Agarose gel electrophoresis of DNA: Principles, protocols, and applications in molecular analysis

Agarose gel electrophoresis, a cornerstone technique in molecular biology, segregates DNA fragments based on size, leveraging electrophoresis principles (Sambrook and Russell, 2001). The gel matrix, composed of agarose, forms a porous network facilitating DNA migration.

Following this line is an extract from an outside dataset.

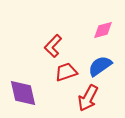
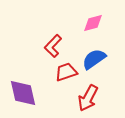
pink diamond: moved 10 px left, 7 px up
blue semicircle: moved 6 px left, 7 px up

Gel concentration determines the size range of separated fragments, with higher concentrations suited for smaller fragments. Agarose powder is mixed with a buffer—usually. Tris-borate-EDTA (TBE) or Tris-acetate-EDTA (TAE)—and then heated upto 65 degree and poured onto a gel casting tray fitted with a comb to produce wells (Srivastava et al., 2022). DNA samples, mixed with a loading dye for visibility and sinking, are loaded into wells (Brown, 2010). Electrophoresis in a buffer-filled chamber applies an electric current, propelling DNA towards the positive electrode. Migration rate inversely correlates with fragment size, yielding distinct bands post-electrophoresis. Staining with ethidium bromide or SYBR Safe enables visualization under UV light, aiding fragment size determination, PCR validation, or specific sequence confirmation. Agarose gel electrophoresis is a versatile tool in molecular biology, pivotal in research, diagnostics, and DNA profiling (Wilson, and Walker, J. 2010; Tripathi et al., 2013a, b).